Yes, it is true that Yair and I once dropped frogs through the window into the girls’ shower and listened to them shriek. He was 17, I was 45, the drama teacher accompanying the cast of a play on an overnight.
But now, with Vocalocity, I try to behave with the dignity becoming a mature and thoughtful leader. It’s a role I have some discomfort playing.
But I – the one screaming ‘WHAT THE FUCK HAPPENED?’ louder than anyone else louder than any other 68-year old in the tenth grade – am gradually becoming accustomed to the fact that I’m growing old.
I don’t eat Shredded Wheat, I don’t go wandering down the street in my bathrobe, and I don’t wear the bottoms of my trousers rolled. But it’s there.

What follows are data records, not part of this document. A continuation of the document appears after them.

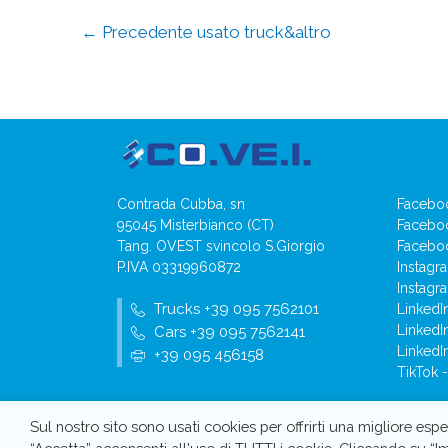
←
Precedente usato truck&altro
Contrada Cubba, sn
Faceboo
95045 Misterbianco (CT)
Faceboo
Tang. OVEST svincolo S.Giorgio
Faceboo
P.IVA 03319960872
Instagr
Instagr
Trucks +39 095 7562101
LinkedI
LinkedI
Cars +39 095 7562141
LinkedI
+39 095 456158
TikTok 
Rivedi i
Sul nostro sito sono usati cookies per offrirti una migliore e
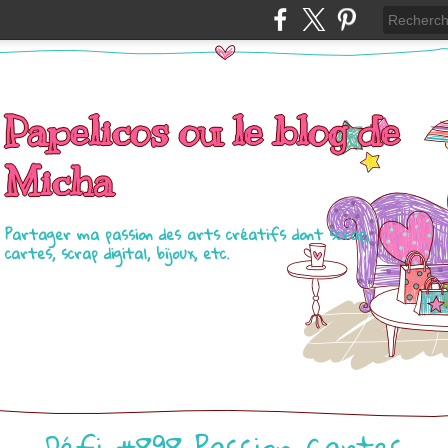
Papelicos ou le blog de
Micha
Partager ma passion des arts créatifs dont scrap,
cartes, scrap digital, bijoux, etc.
Défi #898 Passion Cartes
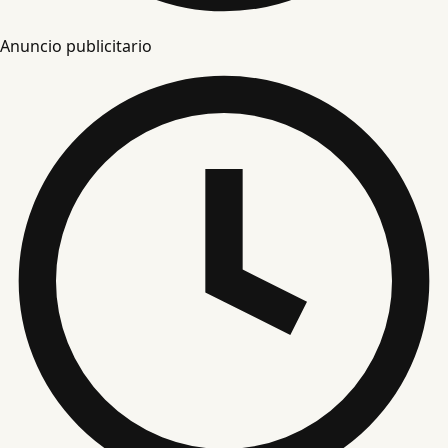
Anuncio publicitario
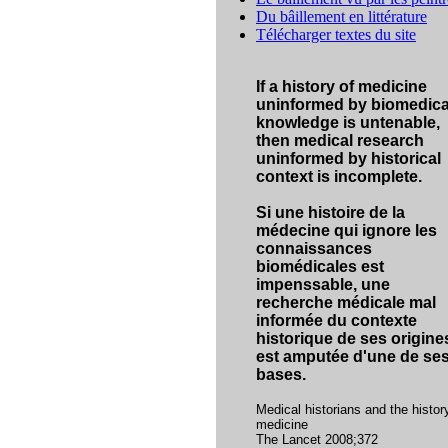
Du bâillement en littérature
Télécharger textes du site
If a history of medicine
uninformed by biomedica
knowledge is untenable,
then medical research
uninformed by historical
context is incomplete.
Si une histoire de la
médecine qui ignore les
connaissances
biomédicales est
impenssable, une
recherche médicale mal
informée du contexte
historique de ses origine
est amputée d'une de se
bases.
Medical historians and the histor
medicine
The Lancet 2008;372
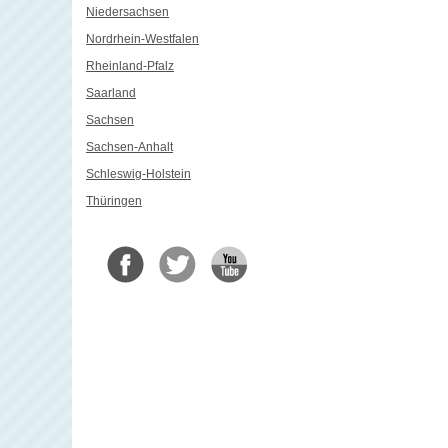
Niedersachsen
Nordrhein-Westfalen
Rheinland-Pfalz
Saarland
Sachsen
Sachsen-Anhalt
Schleswig-Holstein
Thüringen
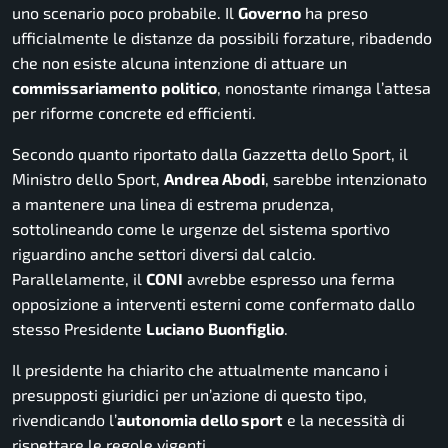
uno scenario poco probabile. Il
Governo
ha preso
ufficialmente le distanze da possibili forzature, ribadendo
che non esiste alcuna intenzione di attuare un
commissariamento
politico
, nonostante rimanga l’attesa
per riforme concrete ed efficienti.
Secondo quanto riportato dalla Gazzetta dello Sport, il
Ministro dello Sport,
Andrea Abodi
, sarebbe intenzionato
a mantenere una linea di estrema prudenza,
sottolineando come le urgenze del sistema sportivo
riguardino anche settori diversi dal calcio.
Parallelamente, il
CONI
avrebbe espresso una ferma
opposizione a interventi esterni come confermato dallo
stesso Presidente
Luciano
Buonfiglio
.
Il presidente ha chiarito che attualmente mancano i
presupposti giuridici per un’azione di questo tipo,
rivendicando l’
autonomia dello sport
e la necessità di
rispettare le regole vigenti.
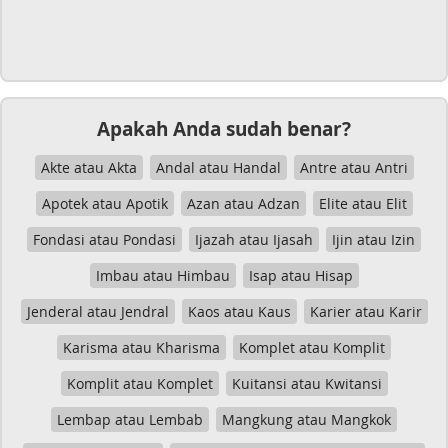
Apakah Anda sudah benar?
Akte atau Akta
Andal atau Handal
Antre atau Antri
Apotek atau Apotik
Azan atau Adzan
Elite atau Elit
Fondasi atau Pondasi
Ijazah atau Ijasah
Ijin atau Izin
Imbau atau Himbau
Isap atau Hisap
Jenderal atau Jendral
Kaos atau Kaus
Karier atau Karir
Karisma atau Kharisma
Komplet atau Komplit
Komplit atau Komplet
Kuitansi atau Kwitansi
Lembap atau Lembab
Mangkung atau Mangkok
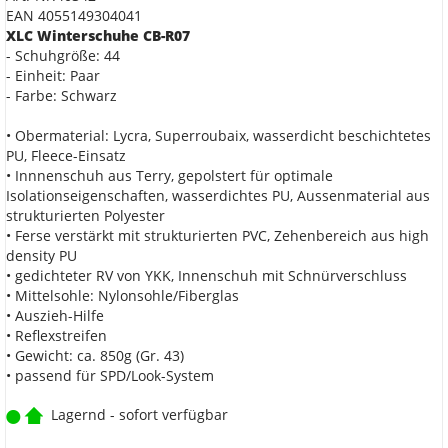
EAN 4055149304041
XLC Winterschuhe CB-R07
- Schuhgröße: 44
- Einheit: Paar
- Farbe: Schwarz
• Obermaterial: Lycra, Superroubaix, wasserdicht beschichtetes
PU, Fleece-Einsatz
• Innnenschuh aus Terry, gepolstert für optimale
Isolationseigenschaften, wasserdichtes PU, Aussenmaterial aus
strukturierten Polyester
• Ferse verstärkt mit strukturierten PVC, Zehenbereich aus high
density PU
• gedichteter RV von YKK, Innenschuh mit Schnürverschluss
• Mittelsohle: Nylonsohle/Fiberglas
• Auszieh-Hilfe
• Reflexstreifen
• Gewicht: ca. 850g (Gr. 43)
• passend für SPD/Look-System
Lagernd - sofort verfügbar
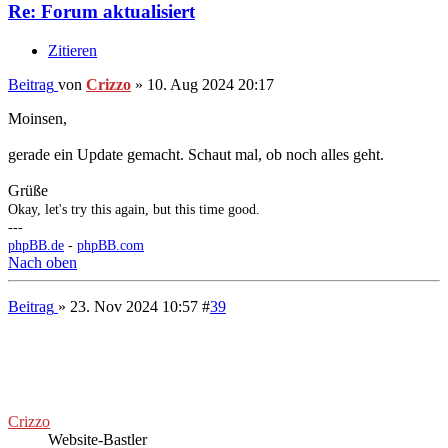
Re: Forum aktualisiert
Zitieren
Beitrag
von
Crizzo
»
11. Mai 2026 19:25
Und die nächste Version ist live
Okay, let's try this again, but this time good.
---
phpBB.de
-
phpBB.com
Nach oben
Beitrag
» 11. Mai 2026 19:28
#
41
The Gravedagokck
Wiesenchronist
Beiträge:
46223
Kontaktdaten:
Kontaktdaten von The Gravedagokck
Website
Skype
YouTube
Re: Forum aktualisiert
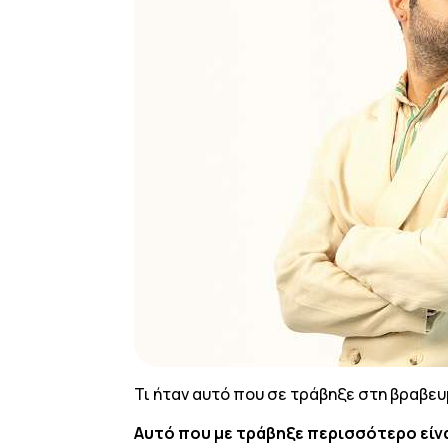
Τι ήταν αυτό που σε τράβηξε στη βραβευ
Αυτό που με τράβηξε περισσότερο είνα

I communicate by phone, rather than by the latest digital platform. I believe in explaining an idea before condensing it into 140 characters. I express my emotions and I try to make personal contact.
In other words, I don’t know how to communicate with Generation Y. They make me feel old. Well, they’re right, I am.
My contemporaries are dying, and in nature’s actuarial terms, it’s no longer ‘a tragedy’. It’s “young by today’s standards”, but come on – 68? As my mother-in-law RIP used to say: “So he lives to eat another sack of potatoes, so what?” We’re done. Extraneous. Over le hill. Bye, Baby.
My granddaughter is a blossoming 16-year old.
I’ve met kids who know the facts of The Beatles’ career better than I do.
Barack Obama is 13 years younger than me.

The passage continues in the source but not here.